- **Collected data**
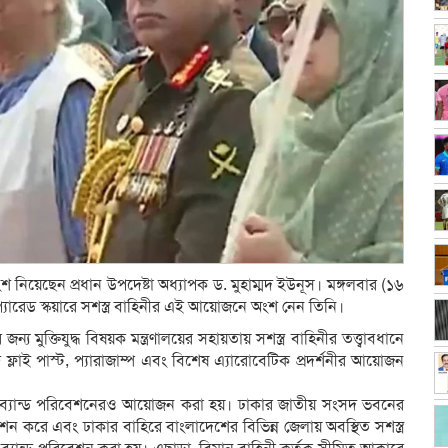
শ নিয়েছেন প্রধান উপদেষ্টা অধ্যাপক ড. মুহাম্মদ ইউনূস। মঙ্গলবার (১৬
যারেড স্কয়ারে সশস্ত্র বাহিনীর এই আয়োজনে অংশ নেন তিনি।
ুক্তিযুদ্ধ বিষয়ক মন্ত্রণালয়ের সহায়তায় সশস্ত্র বাহিনীর তত্ত্বাবধানে
ফ্লাই পাস্ট, প্যারাজাম্প এবং বিশেষ এ্যারোবেটিক প্রদর্শনীর আয়োজন
ন্বিত ব্যান্ড পরিবেশনেরও আয়োজন করা হয়। ঢাকার জাতীয় সংসদ ভবনের
পরিবেশন করে এবং ঢাকার বাহিরে বাংলাদেশের বিভিন্ন জেলায় অবস্থিত সশস্ত্র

- **What is expected**
Repeat only the lines starting at the one that contains "ফ্লাই পাস্ট, প্যারাজাম্প" and ending at the last line above, exactly as written.

- **Response**
ফ্লাই পাস্ট, প্যারাজাম্প এবং বিশেষ এ্যারোবেটিক প্রদর্শনীর আয়োজন
ন্বিত ব্যান্ড পরিবেশনেরও আয়োজন করা হয়। ঢাকার জাতীয় সংসদ ভবনের
পরিবেশন করে এবং ঢাকার বাহিরে বাংলাদেশের বিভিন্ন জেলায় অবস্থিত সশস্ত্র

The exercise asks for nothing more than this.